Sitecore Page Recommender: Collating, merging data and training our model (via the cortex processing engine)

This blog post is part of a larger series that looks at the steps to create a
Page Recommendation Engine for Sitecore.

Introduction

After configuring the pages to measure engagement (as described here Measuring user engagement on a page). You should start to see these engagement events showing in XConnect (for info on how to find these events in the xDB databases see this article xxx).

An illustration of how the raw event data might be stored is as below:

Raw Event Data

User	Page	Goal	Engagement Value
Bill	Design	Clicked Tab 1	2
Bob	Design	Clicked Tab 2	1
Bill	Art	Clicked Tab 3	4
Bill	Design	Clicked Tab 1	2
Bill	Design	Clicked Tab 3	4
Bob	Art	Clicked Tab 2	1
Bob	Art	Clicked Tab 1	2

In order to start using this data with our recommendation service though, we need to project the data into a format similar to below:

2. Projected Event Data

User	Page	Total Engagement
Bill	Art	4
Bill	Design	9
Bob	Art	3
Bob	Design	1

Collating the data with Cortex Processing Engine

In order to collate the data, we need to register worker tasks with the processing engine.

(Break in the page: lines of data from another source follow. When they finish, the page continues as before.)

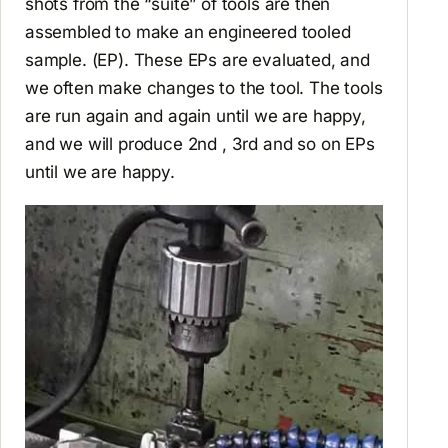
shots from the “suite” of tools are then
assembled to make an engineered tooled
sample. (EP). These EPs are evaluated, and
we often make changes to the tool. The tools
are run again and again until we are happy,
and we will produce 2nd , 3rd and so on EPs
until we are happy.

To do this we can use a scheduled task or cron job. The code to register the tasks is as below:

Projection

First of all we need to get an instance of the task manager (from DI). This is what we will use to register the tasks in the (ProcessingEngineTasks DB).

We then define the query that will be used to retrieve our raw data from XConnect (i.e. table 1 above) and pass it in to our datasourceOptions (with defaults set). The expand options indicates we need details about contacts in addition to the interactions.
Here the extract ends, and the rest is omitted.